Okay, something didn’t fit. I crossed my arms and looked him in the eye. “You were seen outside the hotel having an argument with Amery Fitzgerald,” I said in an even tone. “I was told that it got heated. I was told, in fact, that you were on him constantly, and wouldn’t leave him alone.”
“No way. That’s not true!” he wailed, his face turning redder. “Whoever told you that is wrong!” He paused. “Yeah, we talked for a while outside the hotel that night after we’d had our drinks. He said he wanted to step out and get some air, and I followed him. I did! Hoping to persuade him to help a fellow out. You know the guy is loaded, and I was a man in need. But all we did was talk! I admit,
I may have been a bit agitated, considering my current situation. We talked, and that was all, and that was absolutely my last contact with him, I swear.”
Either Ferguson was telling us the truth or they should cast him in the movie because the guy could act. Mentally, I moved him down a notch or two on my list of suspects, which meant this expedition wouldn’t end with some huge revelation, as I’d hoped. Ferguson was probably not our guy despite Vicente’s story. Vicente had witnessed a brief moment, which could have been misunderstood. The rest of what he told me could have come from Fitzgerald, who I imagined liked to exaggerate for full effect.
“Have you told all this to the cops?” Mike asked. “You might not be the only one he pulled into the investment.

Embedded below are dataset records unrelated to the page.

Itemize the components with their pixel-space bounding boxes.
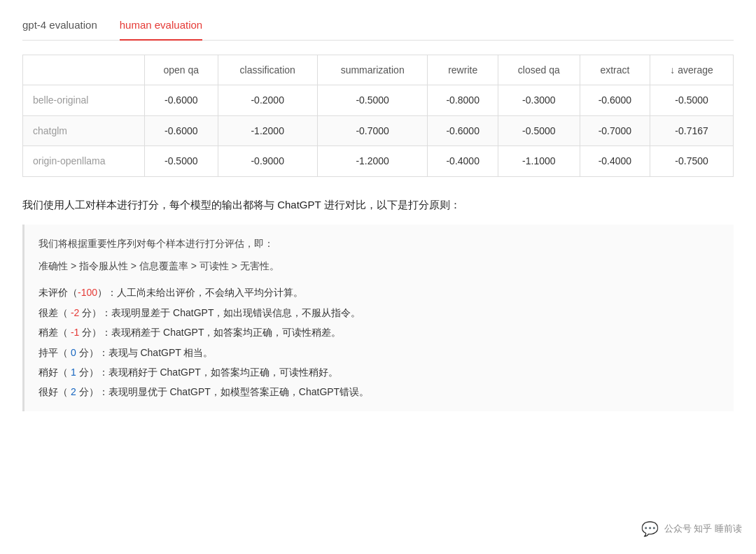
col-header-closed-qa: closed qa (498, 55, 580, 85)
tab-human-label: human evaluation (120, 19, 202, 31)
cell-model-openllama: origin-openllama (23, 146, 145, 176)
score-item-0: 持平（ 0 分）：表现与 ChatGPT 相当。 (38, 345, 720, 360)
tab-bar: gpt-4 evaluation human evaluation (22, 17, 734, 41)
tab-gpt4-evaluation[interactable]: gpt-4 evaluation (22, 17, 97, 41)
quote-block: 我们将根据重要性序列对每个样本进行打分评估，即： 准确性 > 指令服从性 > 信… (22, 225, 734, 411)
col-header-model (23, 55, 145, 85)
intro-text: 我们使用人工对样本进行打分，每个模型的输出都将与 ChatGPT 进行对比，以下… (22, 197, 734, 213)
cell-belle-classification: -0.2000 (218, 85, 317, 115)
table-row: belle-original -0.6000 -0.2000 -0.5000 -… (23, 85, 734, 115)
cell-chatglm-classification: -1.2000 (218, 115, 317, 145)
cell-model-chatglm: chatglm (23, 115, 145, 145)
cell-chatglm-average: -0.7167 (650, 115, 734, 145)
cell-belle-closed-qa: -0.3000 (498, 85, 580, 115)
cell-chatglm-rewrite: -0.6000 (428, 115, 498, 145)
score-value-2: 2 (71, 386, 76, 397)
criteria-label: 我们将根据重要性序列对每个样本进行打分评估，即： (38, 236, 720, 251)
cell-belle-summarization: -0.5000 (317, 85, 428, 115)
score-value-1: 1 (71, 367, 76, 378)
criteria-order: 准确性 > 指令服从性 > 信息覆盖率 > 可读性 > 无害性。 (38, 258, 720, 274)
score-item-neg2: 很差（ -2 分）：表现明显差于 ChatGPT，如出现错误信息，不服从指令。 (38, 305, 720, 320)
cell-belle-average: -0.5000 (650, 85, 734, 115)
cell-chatglm-extract: -0.7000 (580, 115, 650, 145)
col-header-open-qa: open qa (145, 55, 218, 85)
score-value-neg100: -100 (78, 287, 97, 298)
col-header-rewrite: rewrite (428, 55, 498, 85)
cell-openllama-extract: -0.4000 (580, 146, 650, 176)
cell-openllama-average: -0.7500 (650, 146, 734, 176)
col-header-average: ↓ average (650, 55, 734, 85)
cell-chatglm-summarization: -0.7000 (317, 115, 428, 145)
cell-belle-open-qa: -0.6000 (145, 85, 218, 115)
cell-model-belle: belle-original (23, 85, 145, 115)
cell-chatglm-closed-qa: -0.5000 (498, 115, 580, 145)
description-section: 我们使用人工对样本进行打分，每个模型的输出都将与 ChatGPT 进行对比，以下… (22, 197, 734, 411)
cell-openllama-closed-qa: -1.1000 (498, 146, 580, 176)
cell-openllama-rewrite: -0.4000 (428, 146, 498, 176)
score-item-neg1: 稍差（ -1 分）：表现稍差于 ChatGPT，如答案均正确，可读性稍差。 (38, 325, 720, 340)
score-value-neg1: -1 (71, 327, 79, 338)
cell-openllama-open-qa: -0.5000 (145, 146, 218, 176)
table-row: chatglm -0.6000 -1.2000 -0.7000 -0.6000 … (23, 115, 734, 145)
tab-gpt4-label: gpt-4 evaluation (22, 19, 97, 31)
col-header-summarization: summarization (317, 55, 428, 85)
cell-belle-extract: -0.6000 (580, 85, 650, 115)
score-value-neg2: -2 (71, 307, 79, 318)
score-item-2: 很好（ 2 分）：表现明显优于 ChatGPT，如模型答案正确，ChatGPT错… (38, 384, 720, 399)
score-value-0: 0 (71, 347, 76, 358)
col-header-classification: classification (218, 55, 317, 85)
cell-openllama-classification: -0.9000 (218, 146, 317, 176)
table-header-row: open qa classification summarization rew… (23, 55, 734, 85)
evaluation-table: open qa classification summarization rew… (22, 55, 734, 177)
scoring-list: 未评价（-100）：人工尚未给出评价，不会纳入平均分计算。 很差（ -2 分）：… (38, 285, 720, 399)
cell-chatglm-open-qa: -0.6000 (145, 115, 218, 145)
score-item-1: 稍好（ 1 分）：表现稍好于 ChatGPT，如答案均正确，可读性稍好。 (38, 364, 720, 380)
cell-openllama-summarization: -1.2000 (317, 146, 428, 176)
cell-belle-rewrite: -0.8000 (428, 85, 498, 115)
evaluation-table-wrap: open qa classification summarization rew… (22, 55, 734, 177)
table-row: origin-openllama -0.5000 -0.9000 -1.2000… (23, 146, 734, 176)
score-item-neg100: 未评价（-100）：人工尚未给出评价，不会纳入平均分计算。 (38, 285, 720, 300)
tab-human-evaluation[interactable]: human evaluation (120, 17, 202, 41)
col-header-extract: extract (580, 55, 650, 85)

Other people could be angry at him for the same reason you are. The cops sure would like to know what you have to say.”
Ferguson’s eyes grew wide. “Are you crazy? The loan guys are after me,” he squeaked, shrinking back against the wall. “If I go to the cops, they’ll kill me.”
I sighed. I thought about what this man had gotten himself into, and I almost felt sorry for him. Almost. It was all his own doing.
“Okay, listen,” I said to him. “Can you think of anything at all that is relevant to the murder? Think hard.”
“Well, you seem like nice people, and I’d really like to help.” He pondered for a moment, sweat still running down his face. “But like I said, I didn’t know Amery that good and—”
“And what?” I asked.
Ferguson looked like he hit on an idea. “Hmm. Maybe there is something.” He thought a bit harder. “Yes. Something comes to mind.”
I watched Mike’s eyes light up. “Which is?”
“About two days before the murder, I saw Amery speak with someone here at the hotel. I mean, they were in that lot where the employees park.” He paused to cough and wheeze. “Excuse me. Allergies.” He cleared his throat as we waited anxiously. “Now, mind you, it was dark,” he continued. “I was not close to them, but whatever they were saying, things got really heated. I can tell you that.”